EXERCISE OBJECTIVE: Nothing but an exact repeat of the data, with pictures removed, belongs in the answer.

┌─ RECORDS TO PROCESS

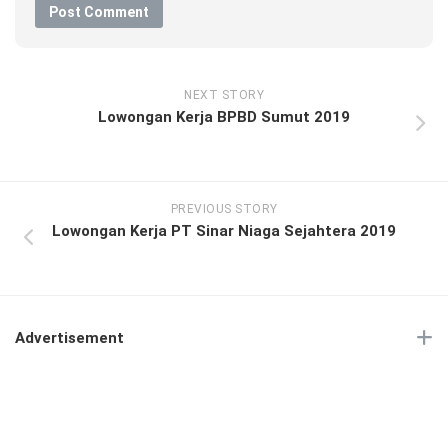
NEXT STORY
Lowongan Kerja BPBD Sumut 2019
PREVIOUS STORY
Lowongan Kerja PT Sinar Niaga Sejahtera 2019
Advertisement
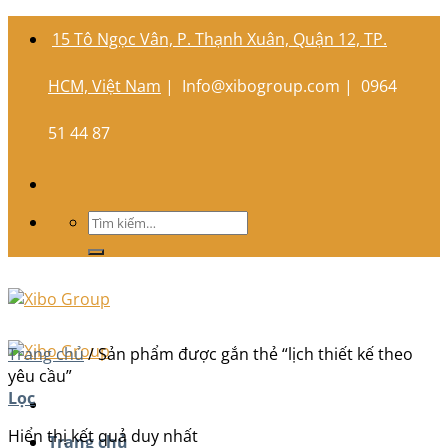
Skip
15 Tô Ngọc Vân, P. Thạnh Xuân, Quận 12, TP.
to
content
HCM, Việt Nam
|
Info@xibogroup.com |
0964
51 44 87
Tìm
kiếm:
Trang chủ
/
Sản phẩm được gắn thẻ “lịch thiết kế theo
yêu cầu”
Lọc
Hiển thị kết quả duy nhất
Trang chủ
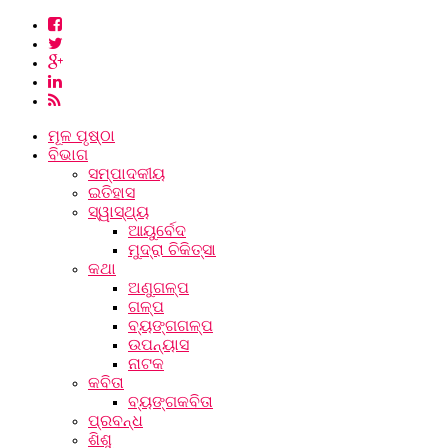
ମୂଳ ପୃଷ୍ଠା
ବିଭାଗ
ସମ୍ପାଦକୀୟ
ଇତିହାସ
ସ୍ୱାସ୍ଥ୍ୟ
ଆୟୁର୍ବେଦ
ମୁଦ୍ରା ଚିକିତ୍ସା
କଥା
ଅଣୁଗଳ୍ପ
ଗଳ୍ପ
ବ୍ୟଙ୍ଗଗଳ୍ପ
ଉପନ୍ୟାସ
ନାଟକ
କବିତା
ବ୍ୟଙ୍ଗକବିତା
ପ୍ରବନ୍ଧ
ଶିଶୁ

└─

TASK ANSWER:
NEXT STORY
Lowongan Kerja BPBD Sumut 2019
PREVIOUS STORY
Lowongan Kerja PT Sinar Niaga Sejahtera 2019
Advertisement
Skip
15 Tô Ngọc Vân, P. Thạnh Xuân, Quận 12, TP.
to
content
HCM, Việt Nam
|
Info@xibogroup.com |
0964
51 44 87
Tìm
kiếm:
Trang chủ
/
Sản phẩm được gắn thẻ “lịch thiết kế theo
yêu cầu”
Lọc
Hiển thị kết quả duy nhất
Trang chủ
ମୂଳ ପୃଷ୍ଠା
ବିଭାଗ
ସମ୍ପାଦକୀୟ
ଇତିହାସ
ସ୍ୱାସ୍ଥ୍ୟ
ଆୟୁର୍ବେଦ
ମୁଦ୍ରା ଚିକିତ୍ସା
କଥା
ଅଣୁଗଳ୍ପ
ଗଳ୍ପ
ବ୍ୟଙ୍ଗଗଳ୍ପ
ଉପନ୍ୟାସ
ନାଟକ
କବିତା
ବ୍ୟଙ୍ଗକବିତା
ପ୍ରବନ୍ଧ
ଶିଶୁ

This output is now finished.